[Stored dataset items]
§ §

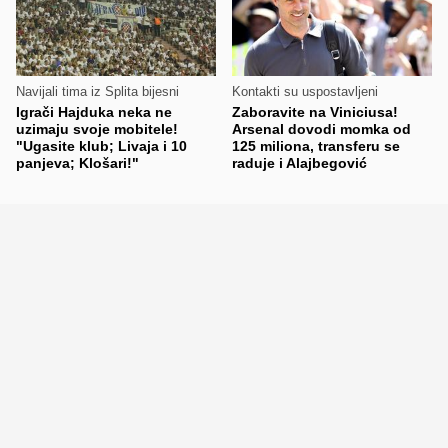
Navijali tima iz Splita bijesni
Kontakti su uspostavljeni
Igrači Hajduka neka ne
Zaboravite na Viniciusa!
uzimaju svoje mobitele!
Arsenal dovodi momka od
"Ugasite klub; Livaja i 10
125 miliona, transferu se
panjeva; Klošari!"
raduje i Alajbegović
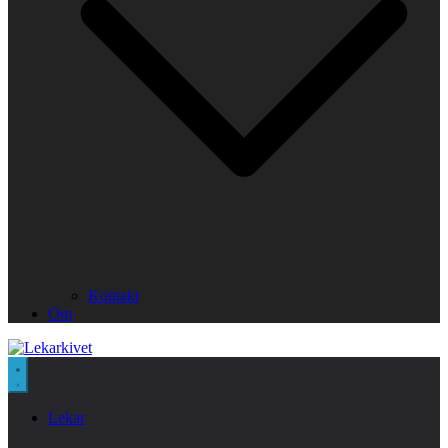
Kontakt
Om
Lekar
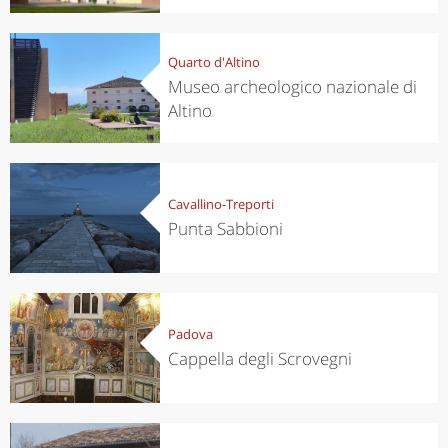
Quarto d'Altino
Museo archeologico nazionale di
Altino
Cavallino-Treporti
Punta Sabbioni
Padova
Cappella degli Scrovegni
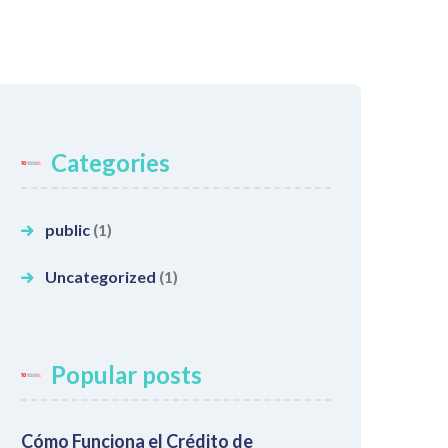
Categories
public
(1)
Uncategorized
(1)
Popular posts
Cómo Funciona el Crédito de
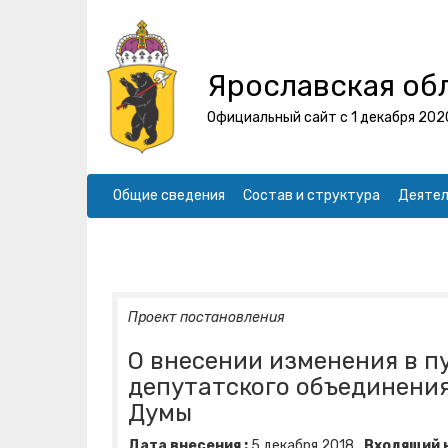
Ярославская об
Официальный сайт с 1 декабря 202
Общие сведения
Состав и структура
Деятел
Проект постановления
О внесении изменения в п
депутатского объединения
Думы
Дата внесения :
5
декабря
2018
Входящий н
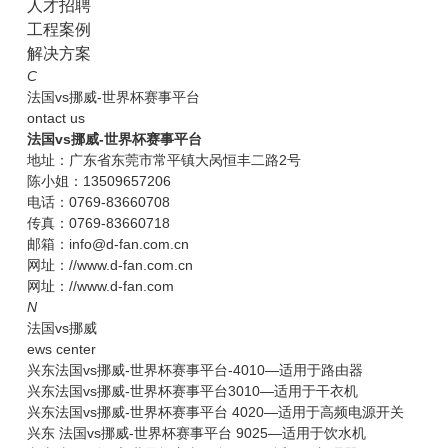
人才招聘
工程案例
解决方案
C
法国vs挪威-世界杯赛事平台
ontact us
法国vs挪威-世界杯赛事平台
地址：广东省东莞市常平镇大呙恒丰二路2号
陈小姐：13509657206
电话：0769-83660708
传真：0769-83660718
邮箱：info@d-fan.com.cn
网址：//www.d-fan.com.cn
网址：//www.d-fan.com
N
法国vs挪威
ews center
兴东法国vs挪威-世界杯赛事平台-4010—适用于路由器
兴东法国vs挪威-世界杯赛事平台3010—适用于干衣机
兴东法国vs挪威-世界杯赛事平台 4020—适用于高频电源开关
兴东 法国vs挪威-世界杯赛事平台 9025—适用于饮水机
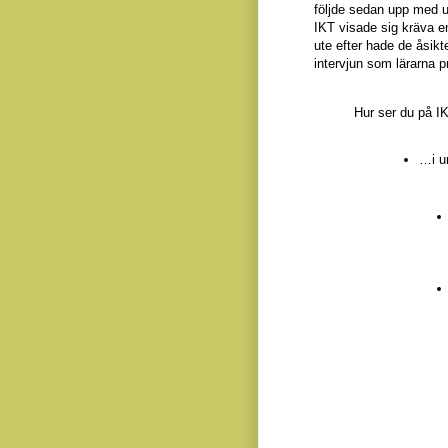
följde sedan upp med 
IKT visade sig kräva e
ute efter hade de åsikt
intervjun som lärarna 
Hur ser du på I
…i u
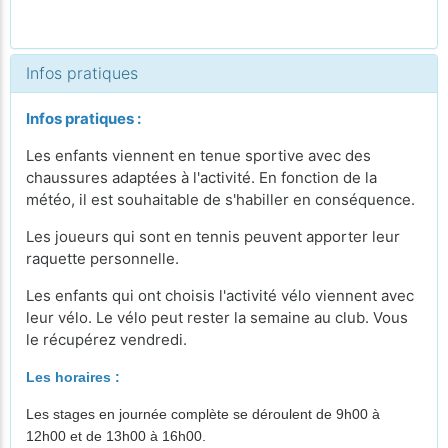
Infos pratiques
Infos pratiques :
Les enfants viennent en tenue sportive avec des
chaussures adaptées à l'activité. En fonction de la
météo, il est souhaitable de s'habiller en conséquence.
Les joueurs qui sont en tennis peuvent apporter leur
raquette personnelle.
Les enfants qui ont choisis l'activité vélo viennent avec
leur vélo. Le vélo peut rester la semaine au club. Vous
le récupérez vendredi.
Les horaires :
Les stages en journée complète se déroulent de 9h00 à
12h00 et de 13h00 à 16h00.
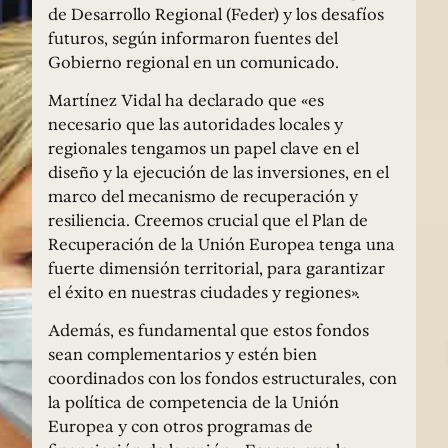
de Desarrollo Regional (Feder) y los desafíos
futuros, según informaron fuentes del
Gobierno regional en un comunicado.
Martínez Vidal ha declarado que «es
necesario que las autoridades locales y
regionales tengamos un papel clave en el
diseño y la ejecución de las inversiones, en el
marco del mecanismo de recuperación y
resiliencia. Creemos crucial que el Plan de
Recuperación de la Unión Europea tenga una
fuerte dimensión territorial, para garantizar
el éxito en nuestras ciudades y regiones».
Además, es fundamental que estos fondos
sean complementarios y estén bien
coordinados con los fondos estructurales, con
la política de competencia de la Unión
Europea y con otros programas de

§ §

**TASK**:
All lines of the records above that contain the word "декабря" are to be copied out.

**TASK OUTPUT**:
Официальный сайт с 1 декабря 202
декабря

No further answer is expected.